Just add a BindingContext to the ComboBox :
this.comboBox1.DataSource = this.myData.DefaultView;
this.comboBox1.BindingContext = new BindingContext();
this.comboBox1.ValueMember = "ID";
this.comboBox1.DisplayMember = "Name";
By the way, try not keeping auto-generated names for your widgets (comboBox1, ...), it is dirty. :-P
The only promising solution I see at this time is to bind the combo box to a detached data source and then update it every time the "real" DataView changes. Here is what I have so far. Seems to be working, but (1) it's a total hack, and (2) it will not scale well at all.
In form declaration:
private DataView shadowView;
In form initialization:
this.comboBox1.DisplayMember = "Value";
this.comboBox1.ValueMember = "Key";
this.shadowView = new DataView(GlobalData.TheGlobalTable, null, "LastModified DESC", DataViewRowState.CurrentRows);
this.shadowView.ListChanged += new ListChangedEventHandler(shadowView_ListChanged);
this.ResetComboBoxDataSource(null);
And then the hack:
private void shadowView_ListChanged(object sender, ListChangedEventArgs e)
{
this.ResetComboBoxDataSource((int)this.comboBox1.SelectedValue);
}
private void ResetComboBoxDataSource(int? selectedId)
{
int selectedIndex = 0;
var detached = new KeyValuePair<int, string>[this.shadowView.Count];
for (int i = 0; i < this.shadowView.Count; i++)
{
int id = (int)this.shadowView[i]["ID"];
detached[i] = new KeyValuePair<int, string>(id, (string)this.shadowView[i]["Name"]);
if (id == selectedId)
{
selectedIndex = i;
}
}
this.comboBox1.DataSource = detached;
this.comboBox1.SelectedIndex = selectedIndex;
}
Must detach event handler in Dispose:
this.shadowView.ListChanged -= new ListChangedEventHandler(shadowView_ListChanged);
Your example sorts the data on the column it updates. When the update occurs, the order of the rows changes. The combobox is using the index to keep track of it's selected items, so when the items are sorted, the index is pointing to a different row. You'll need to capture the value of comboxBox1.SelectedItem before updating the row, and set it back once the update is complete:
DataRowView selected = (DataRowView)this.comboBox1.SelectedItem;
this.myData.Rows[0]["LastModified"] = DateTime.Now;
this.comboBox1.SelectedItem = selected;
From an architecture perspective, the SelectedItem must be cleared when rebinding the DataSource because the DataBinder don't know if your SelectedItem will persist or not.
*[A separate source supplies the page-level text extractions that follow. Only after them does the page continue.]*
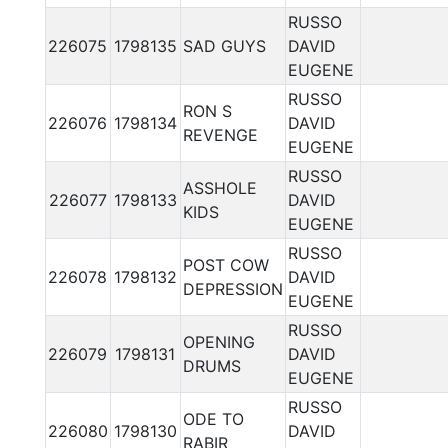
RUSSO
226075
1798135
SAD GUYS
DAVID
EUGENE
RUSSO
RON S
226076
1798134
DAVID
REVENGE
EUGENE
RUSSO
ASSHOLE
226077
1798133
DAVID
KIDS
EUGENE
RUSSO
POST COW
226078
1798132
DAVID
DEPRESSION
EUGENE
RUSSO
OPENING
226079
1798131
DAVID
DRUMS
EUGENE
RUSSO
ODE TO
226080
1798130
DAVID
RABIR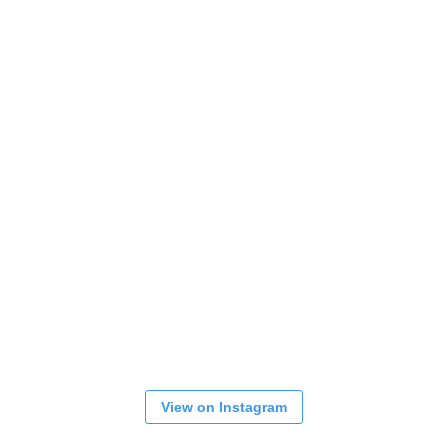
View on Instagram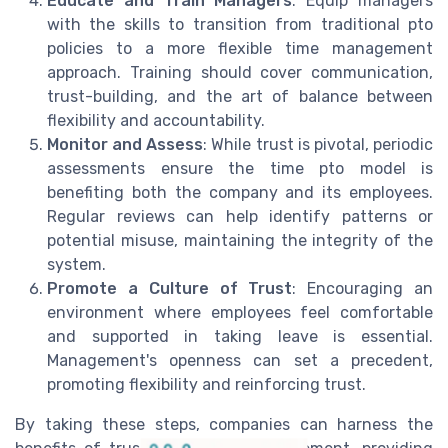
Educate and Train Managers
: Equip managers
with the skills to transition from traditional pto
policies to a more flexible time management
approach. Training should cover communication,
trust-building, and the art of balance between
flexibility and accountability.
Monitor and Assess
: While trust is pivotal, periodic
assessments ensure the time pto model is
benefiting both the company and its employees.
Regular reviews can help identify patterns or
potential misuse, maintaining the integrity of the
system.
Promote a Culture of Trust
: Encouraging an
environment where employees feel comfortable
and supported in taking leave is essential.
Management's openness can set a precedent,
promoting flexibility and reinforcing trust.
By taking these steps, companies can harness the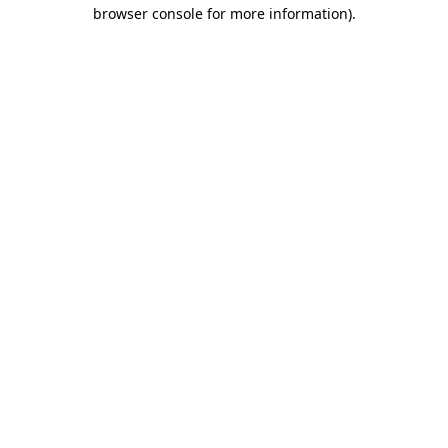
browser console for more information).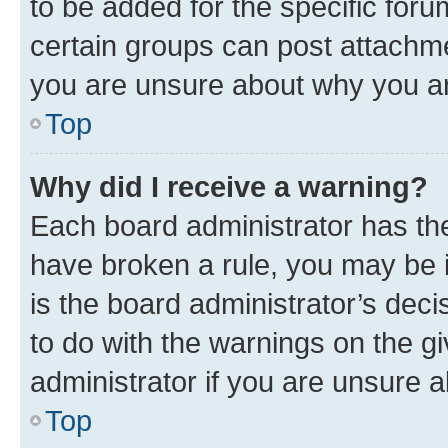
to be added for the specific foru
certain groups can post attachme
you are unsure about why you ar
Top
Why did I receive a warning?
Each board administrator has their
have broken a rule, you may be i
is the board administrator’s dec
to do with the warnings on the gi
administrator if you are unsure
Top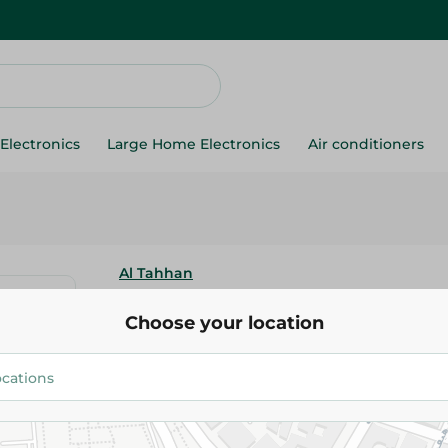
Electronics
Large Home Electronics
Air conditioners
Al Tahhan
Dates Safawi Saudi - 400G
Choose your location
339.95 EGP
Add To Cart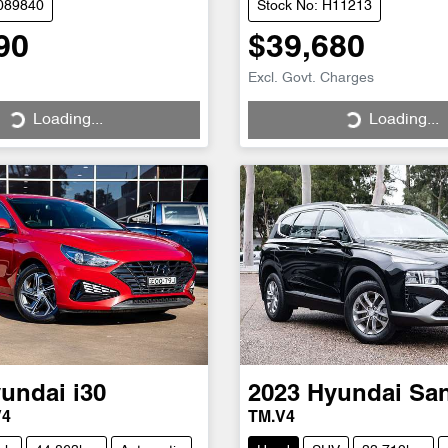
C089840
Stock No: H11213
90
$39,680
Excl. Govt. Charges
Loading...
Loading...
ng...
Loading...
undai
i30
2023
Hyundai
San
V4
TM.V4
From a functional perspective, the DataBinder may not be able to ensure that your SelectedItem from you old DataSource is the same in your new DataSource (it can be a different DataSource with the same SelectedItem ID).
Its more an application feature or a custom control feature than a generic databinding process.
IMHO, you have theses choices if you want to keep the SelectedItem on rebind :
Create a reusable custom control / custom DataBinder with a persistance option which try to set the SelectedItem with all your data validation (using a DataSource / item identification to ensure the item validity)
Persist it specifically on your Form using the Form/Application context (like ViewState for ASP.NET).
Some controls on the .NET market are helping you by rebinding (including selections) the control from their own persisted DataSource if the DataSource is not changed and DataBind not recalled. That's the best pratice.